GOAL OF THE EXERCISE:
Omitting all images, transcribe the listing word for word.

DATA SHOWN:
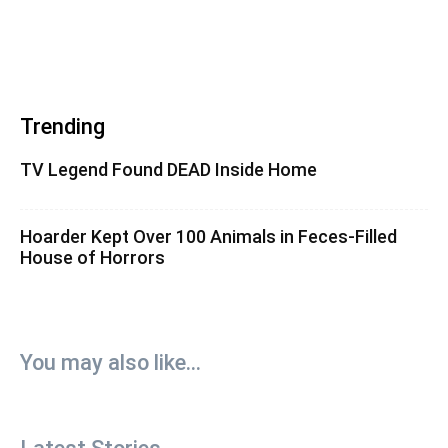
Trending
TV Legend Found DEAD Inside Home
Hoarder Kept Over 100 Animals in Feces-Filled
House of Horrors
You may also like...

REPLY TO THE EXERCISE:
Trending
TV Legend Found DEAD Inside Home
Hoarder Kept Over 100 Animals in Feces-Filled
House of Horrors
You may also like...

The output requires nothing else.